Pledge Drive

I’ve been noticing KQED’s pledge drive breaks and the corporate ads they occasionally run between programs, including one for, get this - WALMART.

I remember that I started listening to NPR when I got my first car, in 2002. It was a 1988 Chevy Cavalier, that had belonged to my friend Denise, and before her my friend Adam, and before him his dad. I paid Denise $300 for it and drove that beat up off-white beautifully rubber-bumpered car into the warm June night, with my friend John riding shotgun. I had only gotten my license a few weeks prior. Almost immediately I discovered NPR. Those voices (all of whom sounded about 40) comforted me, made me feel that there were adults in the car, when I was constantly terrified of doing something incredibly stupid. It was also the first time I really started paying attention to the "mainstream" news (if NPR is mainstream).

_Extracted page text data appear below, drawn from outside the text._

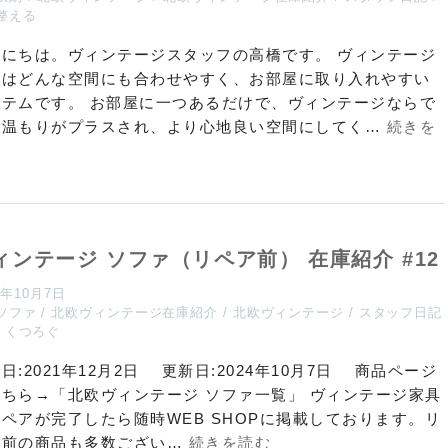
整える
んにちは。ヴィンテージスタッフの高橋です。 ヴィンテージ
具はどんな空間にも合わせやすく、お部屋に取り入れやすい
イテムです。 お部屋に一つあるだけで、ヴィンテージならで
の温もりがプラスされ、より心地良い空間にしてく…
続きを
む
ィンテージ ソファ（リペア前） 在庫紹介 #12
4年10月7日
ソファ
北欧ヴィンテージ在庫紹介
北欧ヴィンテージ
スタッフ日記
くつろぐ
日:2021年12月2日 更新日:2024年10月7日 商品ページ
こちら→「北欧ヴィンテージ ソファ一覧」 ヴィンテージ家具
ペアが完了したら随時WEB SHOPに掲載しております。リ
ア前の商品も多数ござい…
続きを読む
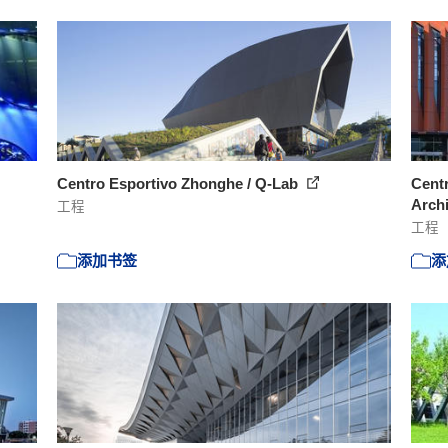
Centro Esportivo Zhonghe / Q-Lab
Centr
Archi
工程
工程
添加书签
添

The first thing I did when I got my second car (a purple Ford Taurus ten times as expensive as my first car) was to learn to work the radio and then program in KQED (and then KALW, which I had learned about by that time. Pacifica, with its all-too-frequent "world music" programs, got assigned to number 3). My friend Rich (statistically that would most likely be you, dear reader), laughed when he heard the NPR coming out of the car radio. I didn’t have any music stations programmed, nor did I have music tapes in the car.

In those early days, the sponsor spots were read by an NPR announcer, in an unenthusiastic deadpan. From that flat, despondent "let’s get this over with" tone, we learned that Megacorp was probably NOT giving us "revolutionary ideas for a better world" or "solving hunger one family farm at a time." Now they play pre-recorded spots by earnest, intelligent-sounding women or reassuringly gravelly gentle-voiced men. 

I no longer drive a car, and I listen to NPR through podcasts, which occasionally have sponsor spots, but not as many. I do still listen to the over-the-air programs while I cook and clean, but I no longer have periods of thirty minutes to an hour of uninterrupted sitting-with-my-radio time. I don’t miss my commute, but I do miss NPR.